Fossey Mary, Li Haocheng, Afzal Samina, Carret Anne-Sophie, Eisenstat David D, Fleming Adam, Hukin Juliette, Hawkins Cynthia, Jabado Nada, Johnston Donna, Brown Tania, Larouche Valerie, Scheinemann Katrin, Strother Douglas, Wilson Beverly, Zelcer Shayna, Huang Annie, Bouffet Eric, Lafay-Cousin Lucie
Pediatric Hematology Oncology and Bone Marrow Transplantation, Alberta Children's Hospital, 2888 Shaganappi Trail NW, Calgary, AB, T3B 6A8, Canada.
Hematology Oncology, IWK Health Centre, 5850 University Avenue, P O Box 9700, Halifax, NS, B3K 6R8, Canada.
J Neurooncol. 2017 Mar;132(1):155-162. doi: 10.1007/s11060-016-2353-0. Epub 2017 Jan 19.

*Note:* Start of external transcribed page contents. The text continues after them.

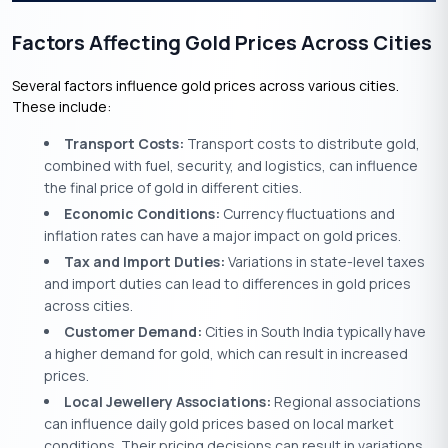
Factors Affecting Gold Prices Across Cities
Several factors influence gold prices across various cities.
These include:
Transport Costs:
Transport costs to distribute gold,
combined with fuel, security, and logistics, can influence
the final price of gold in different cities.
Economic Conditions:
Currency fluctuations and
inflation rates can have a major impact on gold prices.
Tax and Import Duties:
Variations in state-level taxes
and import duties can lead to differences in gold prices
across cities.
Customer Demand:
Cities in South India typically have
a higher demand for gold, which can result in increased
prices.
Local Jewellery Associations:
Regional associations
can influence daily gold prices based on local market
conditions. Their pricing decisions can result in variations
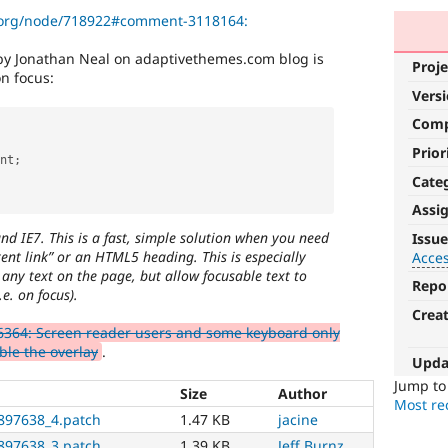
l.org/node/718922#comment-3118164:
by Jonathan Neal on adaptivethemes.com blog is
Proje
n focus:
Vers
Com
Prior
nt
;
Cate
Assi
Accessibility
and IE7. This is a fast, simple solution when you need
Issue
ent link” or an HTML5 heading. This is especially
Acces
It
any text on the page, but allow focusable text to
affects
Repo
e. on focus).
the
Crea
ability
364: Screen reader users and some keyboard only
of
ble the overlay
.
people
Upda
with
Jump t
Size
Author
disabilities
Most rec
or
897638_4.patch
1.47 KB
jacine
special
897638_3.patch
1.39 KB
Jeff Burnz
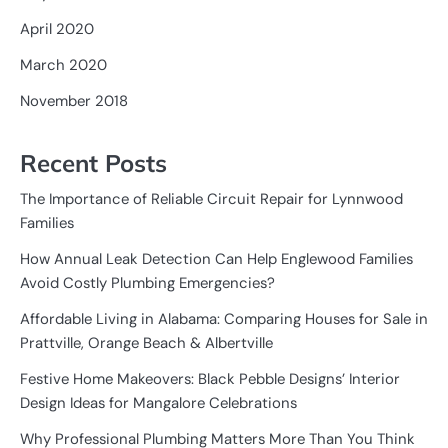
April 2020
March 2020
November 2018
Recent Posts
The Importance of Reliable Circuit Repair for Lynnwood
Families
How Annual Leak Detection Can Help Englewood Families
Avoid Costly Plumbing Emergencies?
Affordable Living in Alabama: Comparing Houses for Sale in
Prattville, Orange Beach & Albertville
Festive Home Makeovers: Black Pebble Designs’ Interior
Design Ideas for Mangalore Celebrations
Why Professional Plumbing Matters More Than You Think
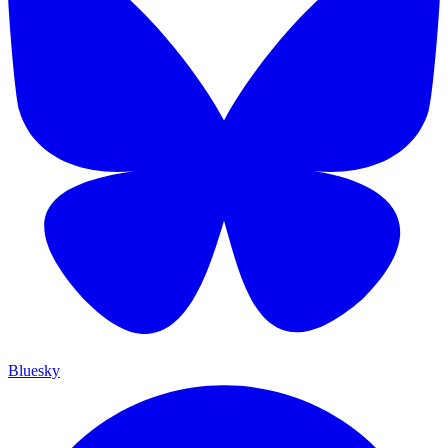
Bluesky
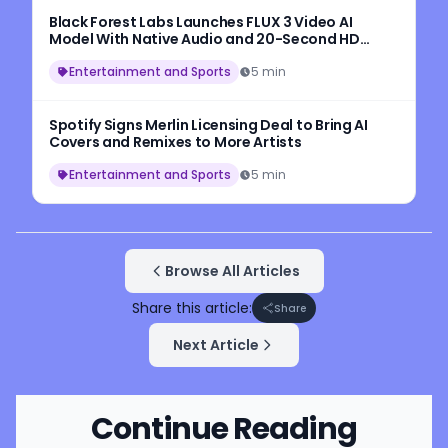
Black Forest Labs Launches FLUX 3 Video AI
Model With Native Audio and 20-Second HD
Video Generation
Entertainment and Sports
5 min
Spotify Signs Merlin Licensing Deal to Bring AI
Covers and Remixes to More Artists
Entertainment and Sports
5 min
Browse All Articles
Share this article:
Share
Next Article
Continue Reading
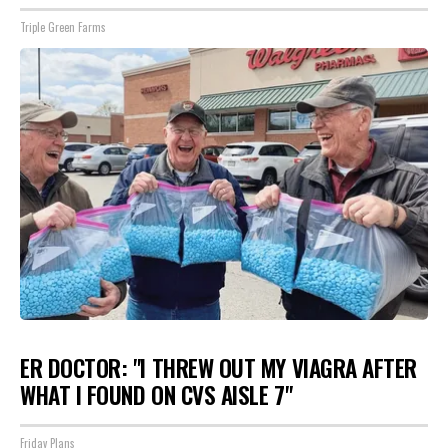
Triple Green Farms
ER DOCTOR: "I THREW OUT MY VIAGRA AFTER
WHAT I FOUND ON CVS AISLE 7"
Friday Plans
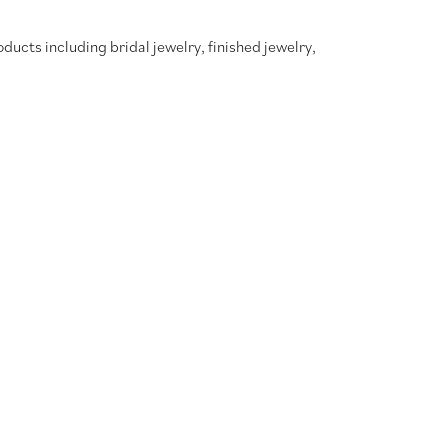
oducts including bridal jewelry, finished jewelry,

While 2/3 of patients with ATRT are less than 3 years at diagnosis, the literature suggests younger children present with more aggressive disease and poorer outcome. However, little data exist on characteristics and outcome of patients diagnosed with ATRT in the first year of life. In particular, it is unclear whether they access similar treatments as do older children. We compared the cohort of patients ≤12 months from the Canadian ATRT registry to all cases extracted from the literature reported between 1996 and 2014 to describe their clinical and treatment characteristics, and potential prognostic factors. Twenty-six (33.7%) patients from the Canadian registry were ≤12 months at diagnosis as were 120 cases identified in the literature. Post-operatively, 46% of the registry's patients underwent palliation as opposed to 10.8% in the literature cohort. Palliative patients were significantly younger than those who received active therapy (3.3 vs. 6.6 months). While the use of high-dose chemotherapy (HDC) was relatively similar in both cohorts (42.9 and 35.5% respectively), radiotherapy (RT) use was significantly lower in the Canadian cohort (14.3 vs 44.9%). Children ≤6 months, who received active therapy, had a worst outcome than older ones. Gross total resection, HDC and adjuvant RT were associated with better outcomes. Eighty percent of the tested patients had evidence of germline mutation of INI1. While 1/3 of ATRT occurs within the first year of life, a large proportion only received palliative therapy. Even when actively treated, children ≤6 months fare worse. Some selected patients benefit from HDC.
虽然三分之二的非典型畸胎样/横纹肌样瘤(ATRT)患者在诊断时年龄小于3岁,但文献表明年龄较小的儿童所患疾病更具侵袭性,预后更差。然而,关于出生后第一年被诊断为ATRT的患者的特征和预后的数据很少。特别是,尚不清楚他们是否能获得与年龄较大儿童相似的治疗。我们将加拿大ATRT登记处12个月及以下的患者队列与1996年至2014年期间文献报道的所有病例进行比较,以描述他们的临床和治疗特征以及潜在的预后因素。加拿大登记处26名(33.7%)患者诊断时年龄≤12个月,文献中确定的病例有120例。术后,登记处46%的患者接受了姑息治疗,而文献队列中的这一比例为10.8%。接受姑息治疗的患者明显比接受积极治疗的患者年龄小(3.3个月对6.6个月)。虽然两个队列中高剂量化疗(HDC)的使用相对相似(分别为42.9%和35.5%),但加拿大队列中放疗(RT)的使用明显较低(14.3%对44.9%)。接受积极治疗的6个月及以下儿童的预后比年龄较大的儿童更差。大体全切、HDC和辅助放疗与较好的预后相关。80%的受试患者有INI1种系突变的证据。虽然三分之一的ATRT发生在出生后第一年,但很大一部分患者仅接受了姑息治疗。即使接受积极治疗,6个月及以下的儿童预后也更差。一些选定的患者从HDC中获益。